To scale beyond the limits of a single node, distributors shard incoming series across a pool of partitions or ingesters. The details of how sharding, replication, and ingestion work differ between the ingest storage and classic architectures. For more information, refer to:

Supported protocols

The distributor supports the following metrics ingestion protocols:

Prometheus remote write v1
Prometheus remote write v2
OpenTelemetry Protocol (OTLP)
Influx

Validation

The distributor cleans and validates incoming data before ingesting it into Mimir.

A single request can include both valid and invalid metrics, samples, metadata, or exemplars. The distributor ingests only the valid data and rejects any invalid entries.

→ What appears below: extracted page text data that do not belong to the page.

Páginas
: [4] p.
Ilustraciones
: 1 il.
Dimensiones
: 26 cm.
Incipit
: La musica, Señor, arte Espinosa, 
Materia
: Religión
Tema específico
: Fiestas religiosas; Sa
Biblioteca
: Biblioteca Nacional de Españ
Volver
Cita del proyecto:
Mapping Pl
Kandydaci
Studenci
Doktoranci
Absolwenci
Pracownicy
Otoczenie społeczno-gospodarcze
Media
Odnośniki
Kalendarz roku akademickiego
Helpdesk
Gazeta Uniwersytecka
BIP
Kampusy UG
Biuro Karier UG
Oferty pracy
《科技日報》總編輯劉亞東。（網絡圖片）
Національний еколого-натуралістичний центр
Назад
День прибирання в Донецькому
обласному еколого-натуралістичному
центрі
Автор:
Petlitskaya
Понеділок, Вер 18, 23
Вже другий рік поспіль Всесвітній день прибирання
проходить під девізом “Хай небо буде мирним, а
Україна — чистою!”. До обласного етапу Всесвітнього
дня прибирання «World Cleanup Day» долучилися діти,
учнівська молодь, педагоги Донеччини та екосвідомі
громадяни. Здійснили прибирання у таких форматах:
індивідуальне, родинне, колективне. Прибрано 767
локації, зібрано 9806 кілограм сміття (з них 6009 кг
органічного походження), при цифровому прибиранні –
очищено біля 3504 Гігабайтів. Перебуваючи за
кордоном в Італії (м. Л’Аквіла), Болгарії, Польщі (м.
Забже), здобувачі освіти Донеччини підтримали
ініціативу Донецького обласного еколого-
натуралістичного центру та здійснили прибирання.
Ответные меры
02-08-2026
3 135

If invalid data is detected:

When using Prometheus remote write or Influx, the distributor returns an HTTP 400 status code.
When using OTLP, it returns an HTTP 200 status code, following the OTLP specification for partial ingestion.

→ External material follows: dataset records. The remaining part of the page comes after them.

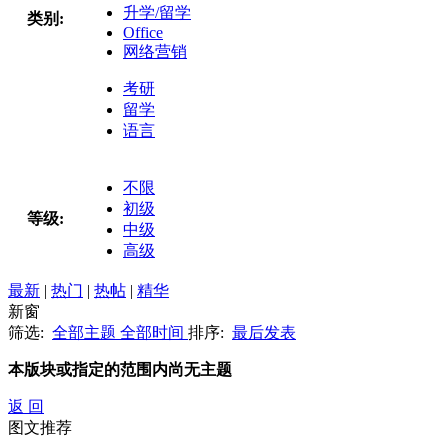
升学/留学
类别:
Office
网络营销
考研
留学
语言
不限
初级
等级:
中级
高级
最新
|
热门
|
热帖
|
精华
新窗
筛选:
全部主题
全部时间
排序:
最后发表
本版块或指定的范围内尚无主题
返 回
图文推荐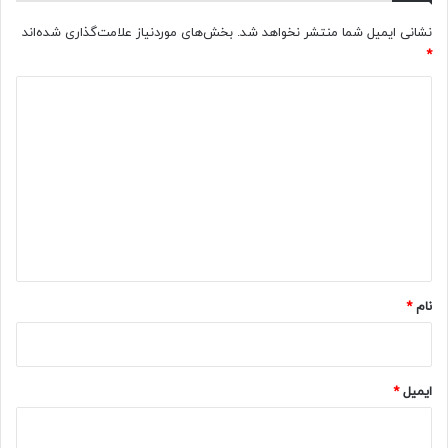
نشانی ایمیل شما منتشر نخواهد شد.
بخش‌های موردنیاز علامت‌گذاری شده‌اند
*
د
ی
د
گ
ا
ه
*
نام
*
ایمیل
*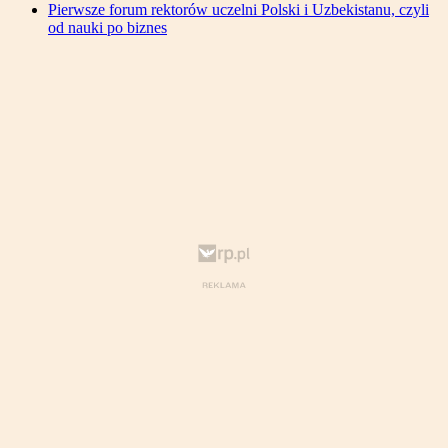
Pierwsze forum rektorów uczelni Polski i Uzbekistanu, czyli
od nauki po biznes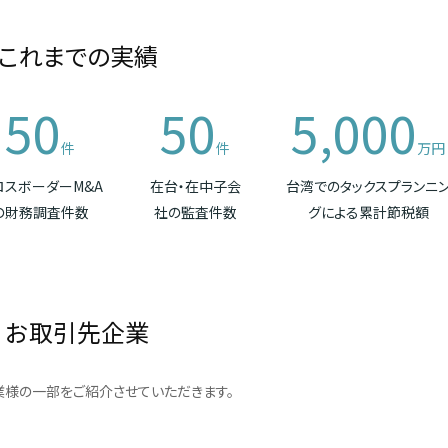
これまでの実績
50
50
5,000
件
件
万円
ロスボーダーM&A
在台・在中子会
台湾でのタックスプランニ
の財務調査件数
社の監査件数
グによる累計節税額
お取引先企業
様の一部をご紹介させていただきます。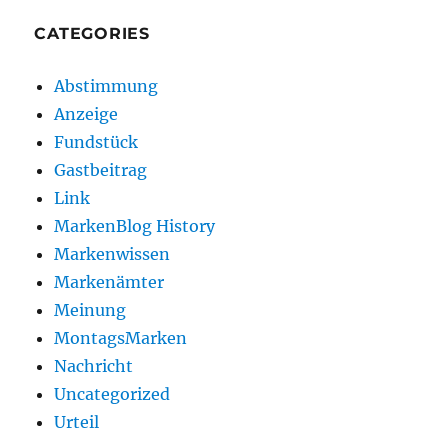
CATEGORIES
Abstimmung
Anzeige
Fundstück
Gastbeitrag
Link
MarkenBlog History
Markenwissen
Markenämter
Meinung
MontagsMarken
Nachricht
Uncategorized
Urteil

In both cases, the response body contains details about the first invalid item encountered. The returned error is typically logged by the agent sending metrics to Mimir, such as Prometheus, Grafana Alloy, or the OpenTelemetry Collector.

The distributor data cleanup includes the following transformation:

The metric metadata help is truncated to fit in the length defined via the -validation.max-metadata-length flag.

The distributor validation includes the following checks:

The metric metadata and labels conform to the Prometheus exposition format.
The metric metadata (name and unit) are not longer than what is defined via the -validation.max-metadata-length flag.
The number of labels of each metric is not higher than -validation.max-label-names-per-series.
Each metric label name is not longer than -validation.max-length-label-name.
Each metric label value is not longer than -validation.max-length-label-value.
Each sample timestamp is not newer than -validation.create-grace-period.
Each exemplar has a timestamp and at least one non-empty label name and value pair.
Each exemplar has no more than 128 labels.

Note
For each tenant, you can override the validation checks by modifying the overrides section of the runtime configuration.

Rate limiting

The distributor includes two different types of rate limiters that apply to each tenant.

Request rate
The maximum number of requests per second that can be served across Grafana Mimir cluster for each tenant.
Ingestion rate
The maximum samples per second that can be ingested across Grafana Mimir cluster for each tenant.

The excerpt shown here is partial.